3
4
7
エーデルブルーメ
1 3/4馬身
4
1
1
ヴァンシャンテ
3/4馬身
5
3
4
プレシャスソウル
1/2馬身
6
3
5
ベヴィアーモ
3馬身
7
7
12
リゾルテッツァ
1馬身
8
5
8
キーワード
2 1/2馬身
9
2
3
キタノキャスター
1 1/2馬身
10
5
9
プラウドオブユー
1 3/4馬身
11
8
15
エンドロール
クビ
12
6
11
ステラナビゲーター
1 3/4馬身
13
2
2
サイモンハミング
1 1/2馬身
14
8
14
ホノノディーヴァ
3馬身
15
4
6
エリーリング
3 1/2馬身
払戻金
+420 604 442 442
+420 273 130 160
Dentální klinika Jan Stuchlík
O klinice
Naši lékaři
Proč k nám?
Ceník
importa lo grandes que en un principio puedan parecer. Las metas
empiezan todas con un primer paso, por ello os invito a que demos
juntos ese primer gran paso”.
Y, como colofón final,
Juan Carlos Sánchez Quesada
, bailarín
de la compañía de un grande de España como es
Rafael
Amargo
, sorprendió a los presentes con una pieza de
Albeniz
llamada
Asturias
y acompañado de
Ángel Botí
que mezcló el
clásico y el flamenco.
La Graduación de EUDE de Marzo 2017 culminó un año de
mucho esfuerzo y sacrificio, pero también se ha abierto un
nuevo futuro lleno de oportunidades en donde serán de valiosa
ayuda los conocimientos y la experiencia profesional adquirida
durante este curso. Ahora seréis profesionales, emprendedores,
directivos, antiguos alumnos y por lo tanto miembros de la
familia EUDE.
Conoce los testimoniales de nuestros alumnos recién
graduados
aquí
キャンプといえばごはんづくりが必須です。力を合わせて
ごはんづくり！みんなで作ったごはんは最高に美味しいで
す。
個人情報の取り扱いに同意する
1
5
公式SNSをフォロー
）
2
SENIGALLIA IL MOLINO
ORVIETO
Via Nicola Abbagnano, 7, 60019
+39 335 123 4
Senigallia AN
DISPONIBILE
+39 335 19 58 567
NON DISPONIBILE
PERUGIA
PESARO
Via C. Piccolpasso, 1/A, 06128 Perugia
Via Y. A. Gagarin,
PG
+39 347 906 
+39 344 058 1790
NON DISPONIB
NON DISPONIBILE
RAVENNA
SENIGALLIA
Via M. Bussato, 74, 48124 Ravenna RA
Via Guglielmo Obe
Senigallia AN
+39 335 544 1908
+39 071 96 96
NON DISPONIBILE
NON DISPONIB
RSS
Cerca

# # #

* **WHAT YOU NEED TO DO**
Where the word "alumnos" shows up in a line of the listing, return that line.

* **WRITTEN SOLUTION**
directivos, antiguos alumnos y por lo tanto miembros de la
Conoce los testimoniales de nuestros alumnos recién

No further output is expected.